Suppose, towards a contradiction, \(p_{i}^{*}\in (0,1)\), \(p_{j}^{*}\in (0,1)\) and \(p_{i}^{*}\ne p_{j}^{*}\). From (23), \({\mathbb {P}}_{q-2|n-2}^{*}[{\mathbf {p}}^{\{ij\},*}]={\mathbb {P}}_{q-1|n-2}^{*}[{\mathbf {p}}^{\{ij\},*}]\). This is impossible with \(n=2\). Hence, suppose \(n\ge 3\).

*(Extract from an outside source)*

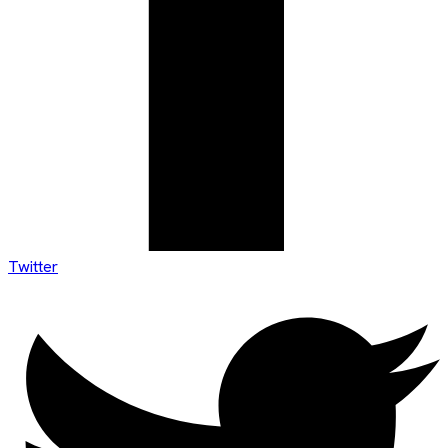
Twitter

First, we claim that \({\mathbb {P}}_{q-2|n-2}^{*}[{\mathbf {p}}^{\{ij\},*}]={\mathbb {P}}_{q-1|n-2}^{*}[{\mathbf {p}}^{\{ij\},*}]\) and \(n\ge 3\) implies \(2\le q\le n-1\). Suppose \(q=1\). Then \({\mathbb {P}}_{q-2|n-2}^{*}[{\mathbf {p}}^{\{ij\},*}]=0\) and \({\mathbb {P}}_{q-1|n-2}^{*}[{\mathbf {p}}^{\{ij\},*}]=\prod _{k\in N^{\{ij\}}}(1-p_{k}^{*})\), so that \({\mathbb {P}}_{q-1|n-2}^{*}[{\mathbf {p}}^{\{ij\},*}]=0\) implies \(\sum _{i\in N}p_{i}^{*}\ge n-2\ge 1\), a contradiction to \(b<q=1\). Alternatively, suppose \(q=n\). Then \({\mathbb {P}}_{q-1|n-2}^{*}[{\mathbf {p}}^{\{ij\},*}]=0\), so that \({\mathbb {P}}_{q-2|n-2}^{*}[{\mathbf {p}}^{\{ij\},*}]=0\) implies that \({\mathbb {P}}_{q|n}[{\mathbf {p}}^{*}]=0\), a contradiction to optimality of \({\mathbf {p}}^{*}\) as \({\mathbb {P}}_{q|n}[{\mathbf {p}}(0,\frac{b}{n},0)]>0\). Hence, suppose \(q\in \{2,\ldots ,n-1\}\).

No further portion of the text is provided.